SBI set for UK restructuring

By:Vandita Jadeja 2018-03-01

The State Bank of India is set for a significant restructuring of its business in the UK from April. SBI’s UK operations will transform into a subsidiary named State Bank of India UK Limited from 1st April. It will be in compliance with a wider ring fencing of capital requirements by the Bank of England. The retail branches of SBI in the UK will now fall under the UK banking entity instead of the previous status as overseas branches of an Indian entity.

There will be no visible change; the only change will be the change of brand to State Bank of India UK Limited. There are seven retail branches in London and five outside London. All the branches will be a part of SBI UK Ltd. There will be no dislocation in the day to day activities.

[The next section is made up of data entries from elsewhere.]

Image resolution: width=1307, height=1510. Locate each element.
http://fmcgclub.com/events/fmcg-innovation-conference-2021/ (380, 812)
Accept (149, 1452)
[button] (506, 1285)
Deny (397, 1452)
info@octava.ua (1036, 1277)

Consumers will be carrying on the banking facilities as before, the move will only mark a shift for the bank with a higher focus on the UK market. The bank will be looking towards more business in the UK and expanding products which are designed for the market.

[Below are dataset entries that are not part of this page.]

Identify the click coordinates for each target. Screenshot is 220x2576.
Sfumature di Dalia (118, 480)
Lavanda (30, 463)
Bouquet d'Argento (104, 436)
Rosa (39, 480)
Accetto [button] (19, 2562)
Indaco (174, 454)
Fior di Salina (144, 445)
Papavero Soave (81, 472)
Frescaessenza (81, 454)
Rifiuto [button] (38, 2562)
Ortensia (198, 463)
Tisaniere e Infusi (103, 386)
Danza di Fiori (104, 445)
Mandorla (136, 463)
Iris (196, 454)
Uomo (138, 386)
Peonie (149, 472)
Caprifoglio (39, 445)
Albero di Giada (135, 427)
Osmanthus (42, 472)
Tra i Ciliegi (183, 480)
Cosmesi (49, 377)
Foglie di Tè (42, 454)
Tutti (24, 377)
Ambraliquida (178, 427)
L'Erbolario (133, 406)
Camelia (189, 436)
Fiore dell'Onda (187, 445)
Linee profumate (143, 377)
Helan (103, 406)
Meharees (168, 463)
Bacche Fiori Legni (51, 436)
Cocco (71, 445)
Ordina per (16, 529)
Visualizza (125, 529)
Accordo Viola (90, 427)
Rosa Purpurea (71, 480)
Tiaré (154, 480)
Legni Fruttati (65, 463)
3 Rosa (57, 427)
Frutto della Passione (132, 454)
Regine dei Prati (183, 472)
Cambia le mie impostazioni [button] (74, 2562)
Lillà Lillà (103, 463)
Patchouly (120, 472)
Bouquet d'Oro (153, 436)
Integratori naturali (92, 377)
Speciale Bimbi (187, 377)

This strategic move follows Bank of England’s Prudential Regulation Authority which directs foreign banks to move from their retail status as overseas branches to independent entities in order to protect the depositors in the UK from any fluctuation in the foreign market. As a subsidiary, this will bring an additional comfort level. This restructuring has marked a major endorsement for London as a financial capital of the world despite the uncertainties triggered by Brexit.

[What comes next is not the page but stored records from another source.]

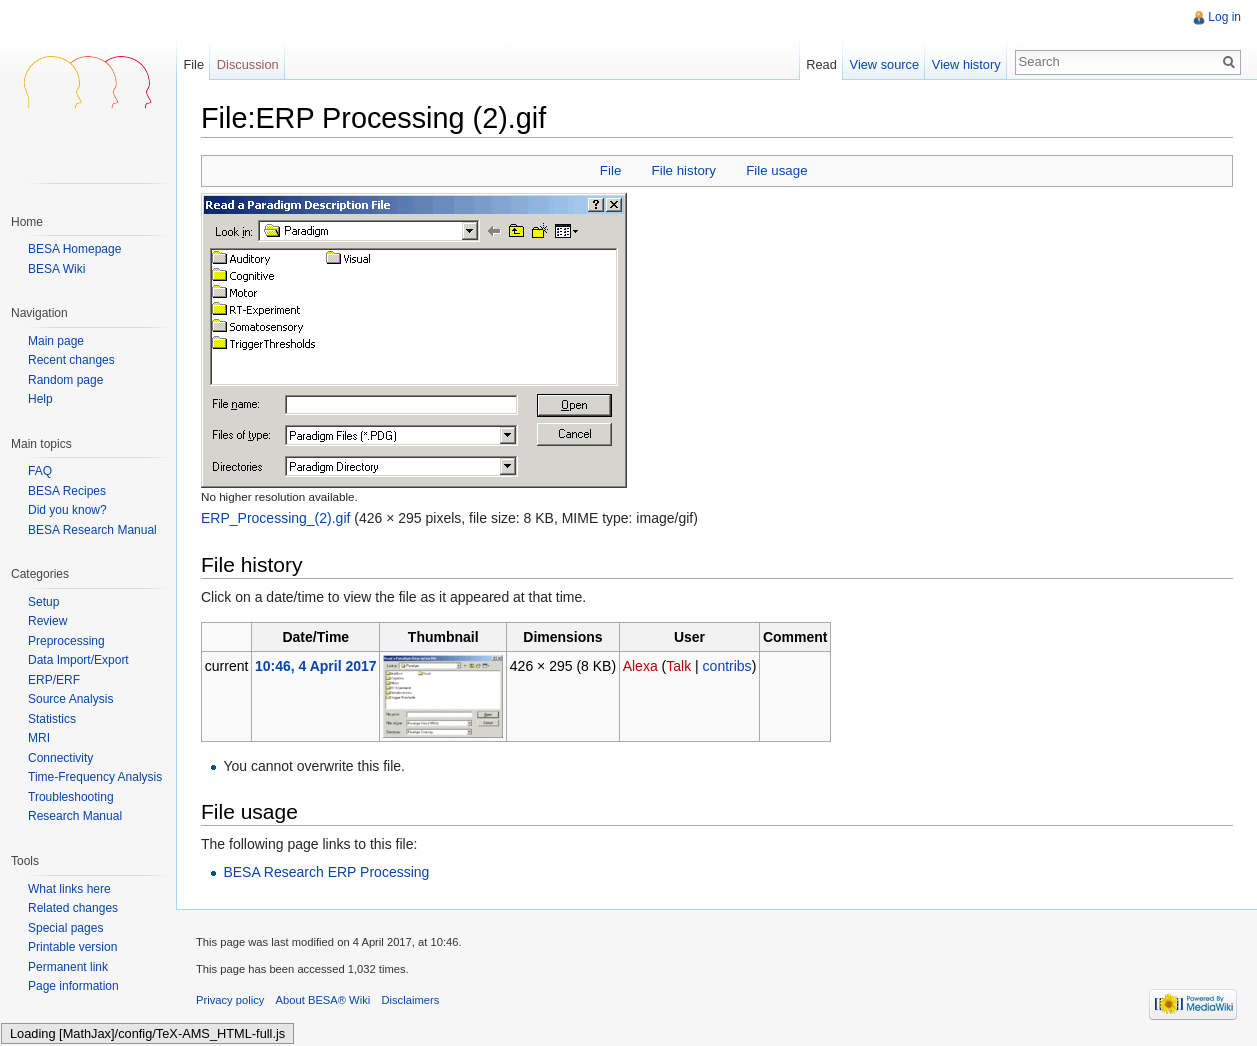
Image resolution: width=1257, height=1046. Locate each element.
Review (47, 621)
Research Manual (75, 816)
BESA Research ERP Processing (326, 872)
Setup (43, 602)
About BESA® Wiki (323, 1000)
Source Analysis (70, 699)
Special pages (65, 928)
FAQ (40, 471)
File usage (776, 170)
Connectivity (60, 758)
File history (684, 170)
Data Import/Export (78, 660)
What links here (69, 889)
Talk (678, 666)
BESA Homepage (74, 249)
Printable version (72, 947)
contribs (727, 666)
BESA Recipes (67, 491)
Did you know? (67, 510)
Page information (73, 986)
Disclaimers (410, 1000)
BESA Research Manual (92, 530)
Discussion (248, 64)
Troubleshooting (71, 797)
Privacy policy (230, 1000)
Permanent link (68, 967)
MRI (39, 738)
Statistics (52, 719)
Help (40, 399)
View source (884, 64)
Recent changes (71, 360)
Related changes (73, 908)
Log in (1224, 17)
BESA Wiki (56, 269)
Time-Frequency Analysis (95, 777)
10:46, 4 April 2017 (316, 666)
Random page (65, 380)
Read (821, 64)
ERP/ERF (54, 680)
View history (966, 64)
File (610, 170)
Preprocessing (66, 641)
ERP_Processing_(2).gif (275, 518)
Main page (56, 341)
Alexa (640, 666)
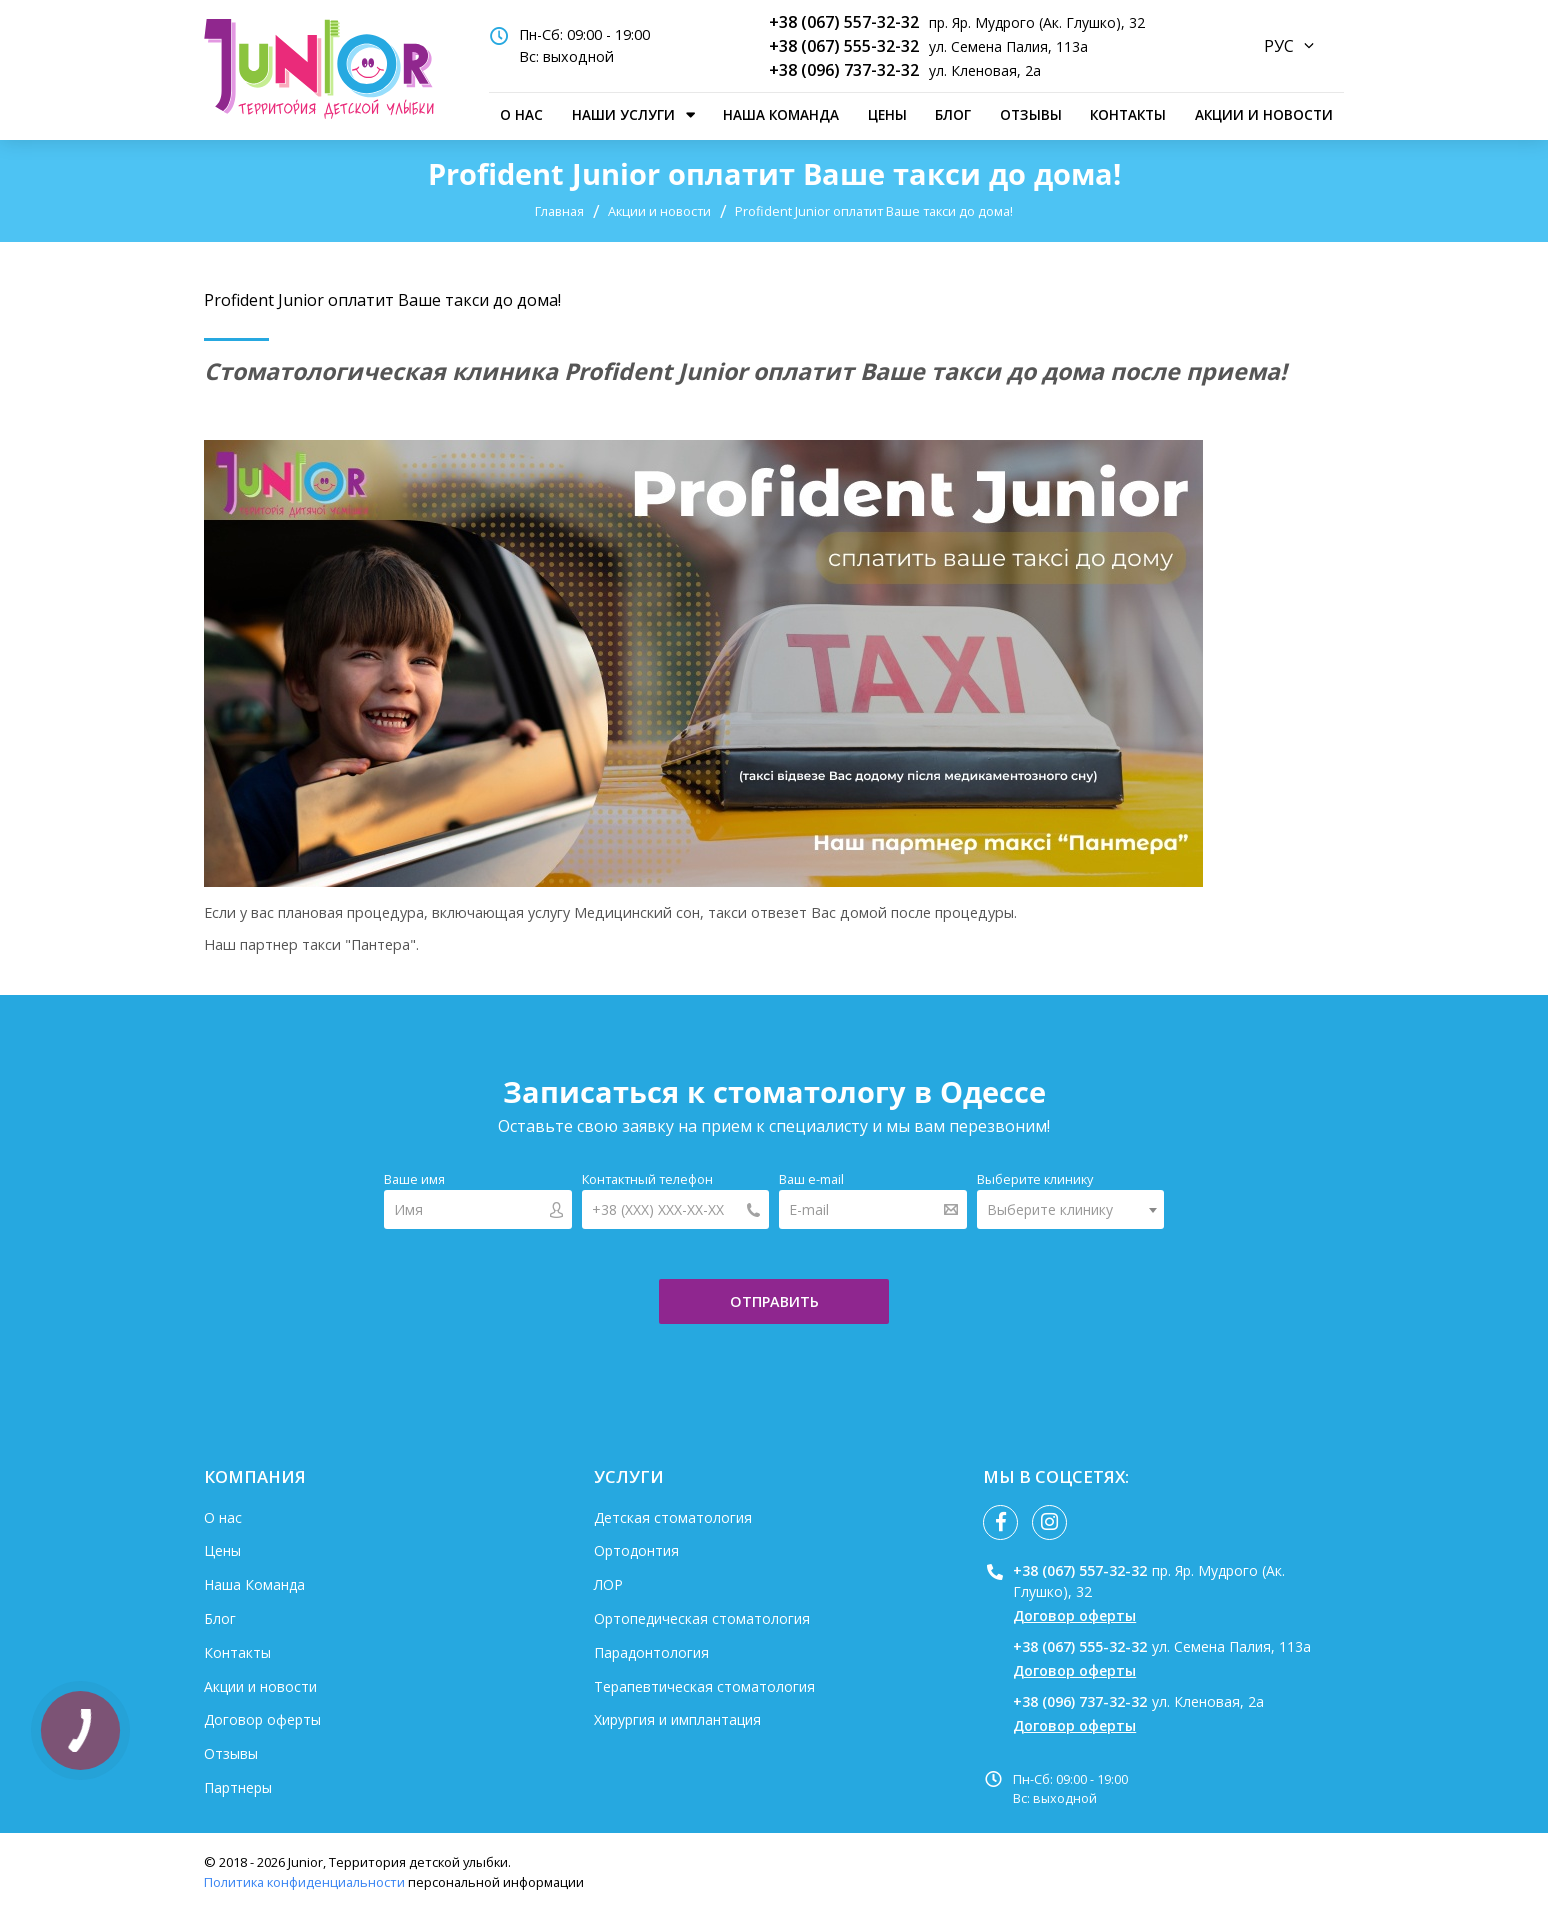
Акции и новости (1264, 114)
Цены (887, 114)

The expansion of SBI in the UK market was welcomed as a vote of confidence by the City of London Corporation which has a remit to promote the British capital as a world leading financial hub. This move is seen as a reflection of the strength of India UK ties in financial services. SBI has been running an office in London since 1921 and will soon be building a 100-year-old relationship with the city. Apart from the seven branches in London, it has others in Manchester, Coventry, Birmingham, Leicester and Wolverhampton. All the cities have a large concentration of Indian population. The bank stated that the Indian origin customer will remain at the heart of its operations; it will use the expansion to cater to the larger UK market as a local bank.